The Rev. Alfred T. Day, top executive of the United Methodist Commission on Archives and History, said the men offer an example for Christian discipleship that applies in confronting COVID-19.

“They had so experienced God’s love in their lives that they couldn’t sit by and watch people suffer,” said Day, who is a former pastor of St. George’s United Methodist Church in Philadelphia. “They also provided a powerful ministry of presence and compassion.”

Regardless of criticism, the U.S. National Library of Medicine sums up their action this way: “Philadelphia’s free African American residents kept the city from total collapse.”

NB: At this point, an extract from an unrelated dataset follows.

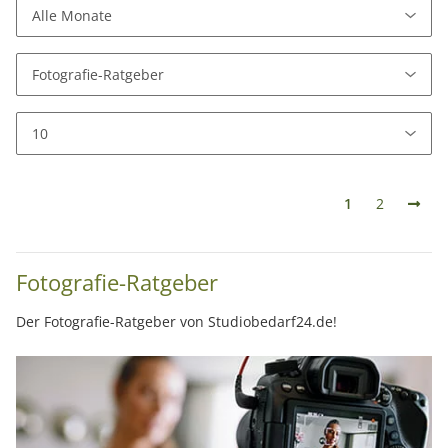
1
2
Fotografie-Ratgeber
Der Fotografie-Ratgeber von Studiobedarf24.de!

Allen and Jones remained lifelong friends, but their response to the pervasive racism in the early U.S. took them in slightly different directions.

Jones would go on to become the first black ordained priest in the Episcopal Church and founding pastor of the African Episcopal Church of St. Thomas. Allen eventually would become the nation’s first black bishop as founder of a new Wesleyan denomination, the African Methodist Episcopal Church.

The AME Church is now a full-communion partner of The United Methodist Church and a proposal is going forward for full communion with the Episcopal Church.

Today, the congregation Jones founded is providing food distribution for anyone in need because of the effects of the COVID-19 pandemic. The church is also a testing site for the coronavirus.

“The most important thing to learn from Jones and Allen is the importance of putting ministry into practice, i.e. ‘loving your neighbor,’” said the Very Rev. Martini Shaw, who leads the African Episcopal Church of St. Thomas. “Our neighbors include those infected and affected.”